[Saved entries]
--------------------------------

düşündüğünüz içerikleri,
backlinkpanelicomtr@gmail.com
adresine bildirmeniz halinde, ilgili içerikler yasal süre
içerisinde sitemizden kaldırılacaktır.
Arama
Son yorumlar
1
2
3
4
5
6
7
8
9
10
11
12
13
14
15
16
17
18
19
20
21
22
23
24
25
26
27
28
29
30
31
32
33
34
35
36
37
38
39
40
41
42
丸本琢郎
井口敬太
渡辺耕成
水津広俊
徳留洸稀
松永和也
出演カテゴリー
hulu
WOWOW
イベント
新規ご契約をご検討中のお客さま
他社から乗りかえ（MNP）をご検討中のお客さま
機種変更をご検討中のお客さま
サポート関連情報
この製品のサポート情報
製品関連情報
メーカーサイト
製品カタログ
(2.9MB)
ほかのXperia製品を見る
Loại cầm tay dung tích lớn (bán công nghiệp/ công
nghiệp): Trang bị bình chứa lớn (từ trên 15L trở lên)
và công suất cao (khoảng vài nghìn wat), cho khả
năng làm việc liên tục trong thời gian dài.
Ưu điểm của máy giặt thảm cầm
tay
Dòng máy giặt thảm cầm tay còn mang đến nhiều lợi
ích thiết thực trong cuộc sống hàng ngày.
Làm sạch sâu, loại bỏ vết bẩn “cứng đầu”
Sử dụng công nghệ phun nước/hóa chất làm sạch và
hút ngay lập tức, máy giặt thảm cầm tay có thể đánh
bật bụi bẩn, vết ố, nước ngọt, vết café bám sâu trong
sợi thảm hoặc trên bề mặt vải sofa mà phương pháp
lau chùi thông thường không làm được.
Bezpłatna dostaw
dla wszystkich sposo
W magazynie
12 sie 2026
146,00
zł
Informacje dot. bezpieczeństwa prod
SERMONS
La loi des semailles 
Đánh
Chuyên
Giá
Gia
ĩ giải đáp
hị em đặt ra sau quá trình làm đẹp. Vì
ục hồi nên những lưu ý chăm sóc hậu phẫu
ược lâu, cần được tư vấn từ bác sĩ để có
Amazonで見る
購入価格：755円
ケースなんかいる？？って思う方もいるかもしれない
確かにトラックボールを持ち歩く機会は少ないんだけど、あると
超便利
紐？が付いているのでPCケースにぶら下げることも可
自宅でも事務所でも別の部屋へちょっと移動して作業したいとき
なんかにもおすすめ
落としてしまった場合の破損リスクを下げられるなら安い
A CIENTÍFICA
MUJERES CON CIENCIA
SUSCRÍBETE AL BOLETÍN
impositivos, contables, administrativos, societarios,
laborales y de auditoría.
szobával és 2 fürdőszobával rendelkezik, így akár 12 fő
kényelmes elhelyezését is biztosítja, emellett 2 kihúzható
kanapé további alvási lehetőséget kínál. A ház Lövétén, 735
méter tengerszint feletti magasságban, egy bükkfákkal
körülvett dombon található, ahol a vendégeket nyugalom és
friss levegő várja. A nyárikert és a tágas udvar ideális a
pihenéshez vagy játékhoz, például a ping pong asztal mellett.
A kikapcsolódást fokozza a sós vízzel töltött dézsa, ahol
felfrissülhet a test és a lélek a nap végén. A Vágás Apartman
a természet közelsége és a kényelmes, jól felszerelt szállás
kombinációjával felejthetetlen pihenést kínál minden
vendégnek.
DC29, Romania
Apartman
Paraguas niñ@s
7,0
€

--------------------------------

▸ Description of the task
All entries must be printed exactly, with nothing omitted.

▸ Your response
düşündüğünüz içerikleri,
backlinkpanelicomtr@gmail.com
adresine bildirmeniz halinde, ilgili içerikler yasal süre
içerisinde sitemizden kaldırılacaktır.
Arama
Son yorumlar
1
2
3
4
5
6
7
8
9
10
11
12
13
14
15
16
17
18
19
20
21
22
23
24
25
26
27
28
29
30
31
32
33
34
35
36
37
38
39
40
41
42
丸本琢郎
井口敬太
渡辺耕成
水津広俊
徳留洸稀
松永和也
出演カテゴリー
hulu
WOWOW
イベント
新規ご契約をご検討中のお客さま
他社から乗りかえ（MNP）をご検討中のお客さま
機種変更をご検討中のお客さま
サポート関連情報
この製品のサポート情報
製品関連情報
メーカーサイト
製品カタログ
(2.9MB)
ほかのXperia製品を見る
Loại cầm tay dung tích lớn (bán công nghiệp/ công
nghiệp): Trang bị bình chứa lớn (từ trên 15L trở lên)
và công suất cao (khoảng vài nghìn wat), cho khả
năng làm việc liên tục trong thời gian dài.
Ưu điểm của máy giặt thảm cầm
tay
Dòng máy giặt thảm cầm tay còn mang đến nhiều lợi
ích thiết thực trong cuộc sống hàng ngày.
Làm sạch sâu, loại bỏ vết bẩn “cứng đầu”
Sử dụng công nghệ phun nước/hóa chất làm sạch và
hút ngay lập tức, máy giặt thảm cầm tay có thể đánh
bật bụi bẩn, vết ố, nước ngọt, vết café bám sâu trong
sợi thảm hoặc trên bề mặt vải sofa mà phương pháp
lau chùi thông thường không làm được.
Bezpłatna dostaw
dla wszystkich sposo
W magazynie
12 sie 2026
146,00
zł
Informacje dot. bezpieczeństwa prod
SERMONS
La loi des semailles 
Đánh
Chuyên
Giá
Gia
ĩ giải đáp
hị em đặt ra sau quá trình làm đẹp. Vì
ục hồi nên những lưu ý chăm sóc hậu phẫu
ược lâu, cần được tư vấn từ bác sĩ để có
Amazonで見る
購入価格：755円
ケースなんかいる？？って思う方もいるかもしれない
確かにトラックボールを持ち歩く機会は少ないんだけど、あると
超便利
紐？が付いているのでPCケースにぶら下げることも可
自宅でも事務所でも別の部屋へちょっと移動して作業したいとき
なんかにもおすすめ
落としてしまった場合の破損リスクを下げられるなら安い
A CIENTÍFICA
MUJERES CON CIENCIA
SUSCRÍBETE AL BOLETÍN
impositivos, contables, administrativos, societarios,
laborales y de auditoría.
szobával és 2 fürdőszobával rendelkezik, így akár 12 fő
kényelmes elhelyezését is biztosítja, emellett 2 kihúzható
kanapé további alvási lehetőséget kínál. A ház Lövétén, 735
méter tengerszint feletti magasságban, egy bükkfákkal
körülvett dombon található, ahol a vendégeket nyugalom és
friss levegő várja. A nyárikert és a tágas udvar ideális a
pihenéshez vagy játékhoz, például a ping pong asztal mellett.
A kikapcsolódást fokozza a sós vízzel töltött dézsa, ahol
felfrissülhet a test és a lélek a nap végén. A Vágás Apartman
a természet közelsége és a kényelmes, jól felszerelt szállás
kombinációjával felejthetetlen pihenést kínál minden
vendégnek.
DC29, Romania
Apartman
Paraguas niñ@s
7,0
€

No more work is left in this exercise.